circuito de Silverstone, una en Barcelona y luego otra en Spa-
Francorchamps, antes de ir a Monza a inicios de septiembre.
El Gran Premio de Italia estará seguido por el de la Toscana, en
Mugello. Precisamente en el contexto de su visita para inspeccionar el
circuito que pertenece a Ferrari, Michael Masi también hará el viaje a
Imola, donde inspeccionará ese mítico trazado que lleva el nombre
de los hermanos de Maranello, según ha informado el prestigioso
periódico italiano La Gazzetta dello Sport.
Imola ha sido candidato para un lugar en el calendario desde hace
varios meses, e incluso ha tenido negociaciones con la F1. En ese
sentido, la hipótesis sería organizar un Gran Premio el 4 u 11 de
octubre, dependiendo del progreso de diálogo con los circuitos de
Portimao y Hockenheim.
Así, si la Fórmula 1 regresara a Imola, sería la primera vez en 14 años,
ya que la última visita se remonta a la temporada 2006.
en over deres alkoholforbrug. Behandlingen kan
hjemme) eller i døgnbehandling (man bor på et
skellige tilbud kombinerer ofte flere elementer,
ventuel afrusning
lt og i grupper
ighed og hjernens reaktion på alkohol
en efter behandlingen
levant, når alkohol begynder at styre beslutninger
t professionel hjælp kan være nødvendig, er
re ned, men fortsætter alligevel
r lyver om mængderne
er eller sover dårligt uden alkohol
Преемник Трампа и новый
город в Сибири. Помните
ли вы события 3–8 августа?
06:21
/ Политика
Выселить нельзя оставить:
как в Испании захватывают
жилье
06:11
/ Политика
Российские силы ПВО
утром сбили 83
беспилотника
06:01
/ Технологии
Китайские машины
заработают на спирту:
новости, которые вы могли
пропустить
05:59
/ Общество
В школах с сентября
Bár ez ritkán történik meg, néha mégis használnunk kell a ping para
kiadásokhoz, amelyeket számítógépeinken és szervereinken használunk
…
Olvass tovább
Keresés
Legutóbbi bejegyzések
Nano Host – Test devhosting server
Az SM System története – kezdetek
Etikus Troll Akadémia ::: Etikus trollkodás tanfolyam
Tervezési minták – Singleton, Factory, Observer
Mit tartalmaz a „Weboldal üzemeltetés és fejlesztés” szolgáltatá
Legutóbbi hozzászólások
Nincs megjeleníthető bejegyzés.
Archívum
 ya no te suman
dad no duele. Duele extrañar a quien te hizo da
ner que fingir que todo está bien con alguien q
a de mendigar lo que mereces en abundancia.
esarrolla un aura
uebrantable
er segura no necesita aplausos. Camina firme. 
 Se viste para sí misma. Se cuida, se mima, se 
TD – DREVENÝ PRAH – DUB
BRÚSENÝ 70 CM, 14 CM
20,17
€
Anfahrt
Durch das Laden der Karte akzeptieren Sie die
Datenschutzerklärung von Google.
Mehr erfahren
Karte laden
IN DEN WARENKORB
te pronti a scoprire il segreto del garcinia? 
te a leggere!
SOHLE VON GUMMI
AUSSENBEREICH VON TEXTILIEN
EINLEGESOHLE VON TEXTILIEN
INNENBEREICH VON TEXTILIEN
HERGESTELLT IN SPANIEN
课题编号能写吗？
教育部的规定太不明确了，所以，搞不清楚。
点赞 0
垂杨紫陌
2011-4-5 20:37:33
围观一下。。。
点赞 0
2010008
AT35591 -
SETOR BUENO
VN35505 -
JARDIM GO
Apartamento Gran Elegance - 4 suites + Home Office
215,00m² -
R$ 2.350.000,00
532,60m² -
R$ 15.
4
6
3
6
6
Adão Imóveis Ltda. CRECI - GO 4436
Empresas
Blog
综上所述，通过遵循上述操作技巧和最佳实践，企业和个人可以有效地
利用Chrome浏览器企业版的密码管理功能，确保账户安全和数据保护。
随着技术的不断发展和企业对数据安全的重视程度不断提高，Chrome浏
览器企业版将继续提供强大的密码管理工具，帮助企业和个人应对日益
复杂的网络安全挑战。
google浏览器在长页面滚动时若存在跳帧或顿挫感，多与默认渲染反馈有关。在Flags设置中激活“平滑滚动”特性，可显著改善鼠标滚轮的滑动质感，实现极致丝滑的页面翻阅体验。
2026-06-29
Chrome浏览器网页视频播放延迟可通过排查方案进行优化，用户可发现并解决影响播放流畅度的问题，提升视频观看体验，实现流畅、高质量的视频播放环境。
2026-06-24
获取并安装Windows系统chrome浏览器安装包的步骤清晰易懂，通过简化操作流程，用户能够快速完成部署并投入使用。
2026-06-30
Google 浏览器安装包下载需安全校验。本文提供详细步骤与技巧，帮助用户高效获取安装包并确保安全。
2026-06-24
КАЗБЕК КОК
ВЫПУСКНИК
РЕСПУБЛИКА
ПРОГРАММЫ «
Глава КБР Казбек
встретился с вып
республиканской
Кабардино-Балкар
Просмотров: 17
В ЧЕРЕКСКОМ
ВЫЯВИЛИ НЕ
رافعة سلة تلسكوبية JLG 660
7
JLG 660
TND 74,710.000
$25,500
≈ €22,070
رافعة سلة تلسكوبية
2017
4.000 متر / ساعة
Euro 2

------------------------------------------------------------------------

■ What the task requires
Retype the data. Keep every word as it stands.

■ Output for this task
circuito de Silverstone, una en Barcelona y luego otra en Spa-
Francorchamps, antes de ir a Monza a inicios de septiembre.
El Gran Premio de Italia estará seguido por el de la Toscana, en
Mugello. Precisamente en el contexto de su visita para inspeccionar el
circuito que pertenece a Ferrari, Michael Masi también hará el viaje a
Imola, donde inspeccionará ese mítico trazado que lleva el nombre
de los hermanos de Maranello, según ha informado el prestigioso
periódico italiano La Gazzetta dello Sport.
Imola ha sido candidato para un lugar en el calendario desde hace
varios meses, e incluso ha tenido negociaciones con la F1. En ese
sentido, la hipótesis sería organizar un Gran Premio el 4 u 11 de
octubre, dependiendo del progreso de diálogo con los circuitos de
Portimao y Hockenheim.
Así, si la Fórmula 1 regresara a Imola, sería la primera vez en 14 años,
ya que la última visita se remonta a la temporada 2006.
en over deres alkoholforbrug. Behandlingen kan
hjemme) eller i døgnbehandling (man bor på et
skellige tilbud kombinerer ofte flere elementer,
ventuel afrusning
lt og i grupper
ighed og hjernens reaktion på alkohol
en efter behandlingen
levant, når alkohol begynder at styre beslutninger
t professionel hjælp kan være nødvendig, er
re ned, men fortsætter alligevel
r lyver om mængderne
er eller sover dårligt uden alkohol
Преемник Трампа и новый
город в Сибири. Помните
ли вы события 3–8 августа?
06:21
/ Политика
Выселить нельзя оставить:
как в Испании захватывают
жилье
06:11
/ Политика
Российские силы ПВО
утром сбили 83
беспилотника
06:01
/ Технологии
Китайские машины
заработают на спирту:
новости, которые вы могли
пропустить
05:59
/ Общество
В школах с сентября
Bár ez ritkán történik meg, néha mégis használnunk kell a ping para
kiadásokhoz, amelyeket számítógépeinken és szervereinken használunk
…
Olvass tovább
Keresés
Legutóbbi bejegyzések
Nano Host – Test devhosting server
Az SM System története – kezdetek
Etikus Troll Akadémia ::: Etikus trollkodás tanfolyam
Tervezési minták – Singleton, Factory, Observer
Mit tartalmaz a „Weboldal üzemeltetés és fejlesztés” szolgáltatá
Legutóbbi hozzászólások
Nincs megjeleníthető bejegyzés.
Archívum
 ya no te suman
dad no duele. Duele extrañar a quien te hizo da
ner que fingir que todo está bien con alguien q
a de mendigar lo que mereces en abundancia.
esarrolla un aura
uebrantable
er segura no necesita aplausos. Camina firme. 
 Se viste para sí misma. Se cuida, se mima, se 
TD – DREVENÝ PRAH – DUB
BRÚSENÝ 70 CM, 14 CM
20,17
€
Anfahrt
Durch das Laden der Karte akzeptieren Sie die
Datenschutzerklärung von Google.
Mehr erfahren
Karte laden
IN DEN WARENKORB
te pronti a scoprire il segreto del garcinia? 
te a leggere!
SOHLE VON GUMMI
AUSSENBEREICH VON TEXTILIEN
EINLEGESOHLE VON TEXTILIEN
INNENBEREICH VON TEXTILIEN
HERGESTELLT IN SPANIEN
课题编号能写吗？
教育部的规定太不明确了，所以，搞不清楚。
点赞 0
垂杨紫陌
2011-4-5 20:37:33
围观一下。。。
点赞 0
2010008
AT35591 -
SETOR BUENO
VN35505 -
JARDIM GO
Apartamento Gran Elegance - 4 suites + Home Office
215,00m² -
R$ 2.350.000,00
532,60m² -
R$ 15.
4
6
3
6
6
Adão Imóveis Ltda. CRECI - GO 4436
Empresas
Blog
综上所述，通过遵循上述操作技巧和最佳实践，企业和个人可以有效地
利用Chrome浏览器企业版的密码管理功能，确保账户安全和数据保护。
随着技术的不断发展和企业对数据安全的重视程度不断提高，Chrome浏
览器企业版将继续提供强大的密码管理工具，帮助企业和个人应对日益
复杂的网络安全挑战。
google浏览器在长页面滚动时若存在跳帧或顿挫感，多与默认渲染反馈有关。在Flags设置中激活“平滑滚动”特性，可显著改善鼠标滚轮的滑动质感，实现极致丝滑的页面翻阅体验。
2026-06-29
Chrome浏览器网页视频播放延迟可通过排查方案进行优化，用户可发现并解决影响播放流畅度的问题，提升视频观看体验，实现流畅、高质量的视频播放环境。
2026-06-24
获取并安装Windows系统chrome浏览器安装包的步骤清晰易懂，通过简化操作流程，用户能够快速完成部署并投入使用。
2026-06-30
Google 浏览器安装包下载需安全校验。本文提供详细步骤与技巧，帮助用户高效获取安装包并确保安全。
2026-06-24
КАЗБЕК КОК
ВЫПУСКНИК
РЕСПУБЛИКА
ПРОГРАММЫ «
Глава КБР Казбек
встретился с вып
республиканской
Кабардино-Балкар
Просмотров: 17
В ЧЕРЕКСКОМ
ВЫЯВИЛИ НЕ
رافعة سلة تلسكوبية JLG 660
7
JLG 660
TND 74,710.000
$25,500
≈ €22,070
رافعة سلة تلسكوبية
2017
4.000 متر / ساعة
Euro 2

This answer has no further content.